# Classify toxic comments using AWS Comprehend

AWS Comprehend is a service that uses NLP to extract information of text files (comments, documents, ...). There is 2 way to use it :
* Using the native model : simple and powerful way to extract Entities (people, dates, proper names, ...), key phrases, language, sentiment and syntax. It is based on large amount of training data.
* Use custom classifier : create a model from s3 labeled documents, then run asynchronous jobs to classifier new documents

More about comprehend here : https://docs.aws.amazon.com/comprehend/latest/dg/what-is.html

Here we will show the way to format files that would be readable for aws comprehend. Then explain how to use it via AWS console.
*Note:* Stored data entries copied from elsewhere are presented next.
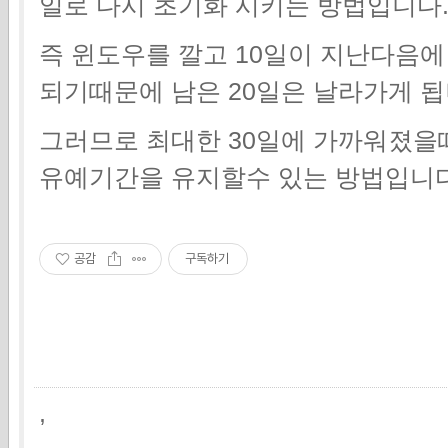
일로 다시 초기화 시키는 방법입니다
즉 윈도우를 깔고 10일이 지난다음에
되기때문에 남은 20일은 날라가게 됩
그러므로 최대한 30일에 가까워졌을
유예기간을 유지할수 있는 방법입니다
공감
구독하기
,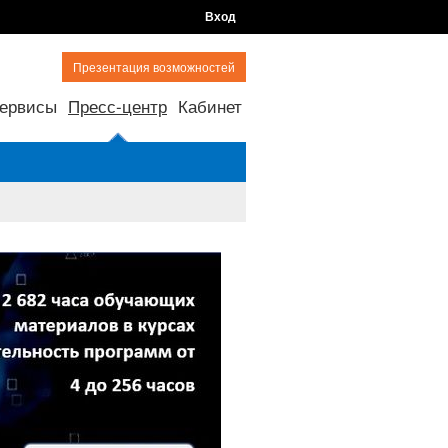
Вход
Презентация возможностей
ервисы
Пресс-центр
Кабинет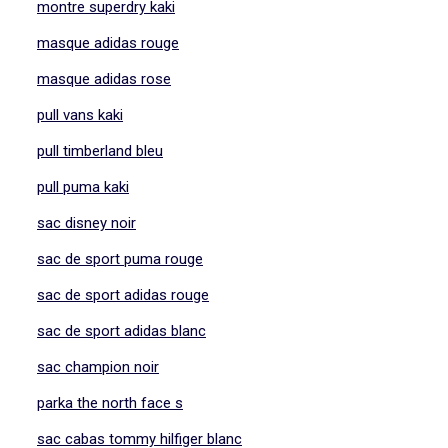
montre superdry kaki
masque adidas rouge
masque adidas rose
pull vans kaki
pull timberland bleu
pull puma kaki
sac disney noir
sac de sport puma rouge
sac de sport adidas rouge
sac de sport adidas blanc
sac champion noir
parka the north face s
sac cabas tommy hilfiger blanc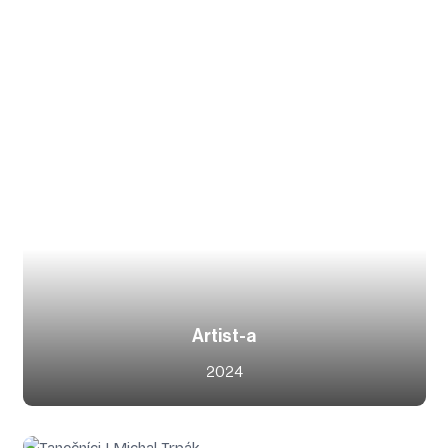
Artist-a
2024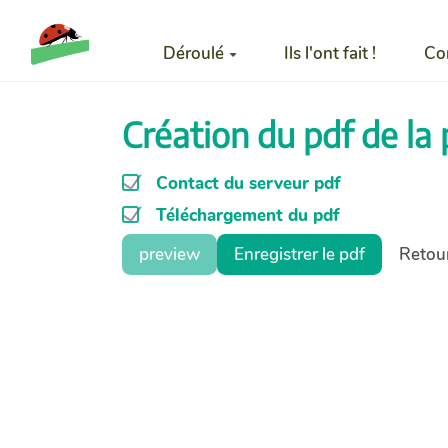
Aller au contenu principal
Déroulé
Ils l'ont fait !
Co
Création du pdf de l
Contact du serveur pdf
Téléchargement du pdf
preview
Enregistrer le pdf
Retour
Further coding would be to replace console actions by programs using boto3

In [60]:
import pandas as pd

In [61]:
toxicComments = pd.read_csv('../0-data/toxic-comments/train_preprocessed.csv');

In [62]:
toxicComments.shape

(159571, 10)

In [63]:
toxicComments.head(2)

Unnamed: 0,comment_text,id,identity_hate,insult,obscene,set,severe_toxic,threat,toxic,toxicity
0,explanation why the edits made under my userna...,0000997932d777bf,0.0,0.0,0.0,train,0.0,0.0,0.0,0.0
1,d aww he matches this background colour i m s...,000103f0d9cfb60f,0.0,0.0,0.0,train,0.0,0.0,0.0,0.0


In [64]:
def getRowToxicityLabel (row):
    if(row['identity_hate']):
        return "IDENTITY_HATE"
    elif(row.insult):
        return "INSULT"
    elif(row.obscene):
        return "OBSCENE"
    elif(row.severe_toxic):
        return "SEVERE_TOXIC"
    elif(row.threat):
        return "threat"
    elif(row.toxic):
        return "TOXIC"
    elif(row.toxicity):
        return "TOXICITY"
    else:
        return "CLEAN"

In [65]:
labeledComments = pd.DataFrame({
    "label": toxicComments.apply(getRowToxicityLabel, axis=1),
    "text": toxicComments.comment_text
})

In [66]:
labeledComments.head(10)

Unnamed: 0,label,text
0,CLEAN,explanation why the edits made under my userna...
1,CLEAN,d aww he matches this background colour i m s...
2,CLEAN,hey man i m really not trying to edit war it...
3,CLEAN,more i can t make any real suggestions on im...
4,CLEAN,you sir are my hero any chance you remember...
5,CLEAN,congratulations from me as well use the tool...
6,INSULT,cock suck before you piss around on my work
7,CLEAN,your vandalism to the matt shirvington article...
8,CLEAN,sorry if the word nonsense was offensive to ...
9,CLEAN,alignment on this subject and which are contra...


In [67]:
labeledComments.to_csv('./train_set.csv', encoding='utf-8', index=False, header=False)

In [68]:
testComments = pd.DataFrame(data=[
    "hello, I'd like to know where I could find tutorials about Machine Learning",
    "You bitch have no clue of what you say'in"
])
testComments.to_csv('./test_set.csv', encoding='utf-8', index=False, header=False)

## Next steps

To use comprehend to classify further comments :
* Upload train_set.csv to s3
* Create a custom classifier using train_set.csv as train data (using aws-cli or online console)
* Upload test_set.csv to s3
* Create a job using test_set.csv as input
* Run the job
* After job processing, results will be available on s3

Note that AWS Comprehend custom classifiers are currently async. Meaning that you won't be able to get predictions via simple request, but you have to create and run a job and then read the s3 result file.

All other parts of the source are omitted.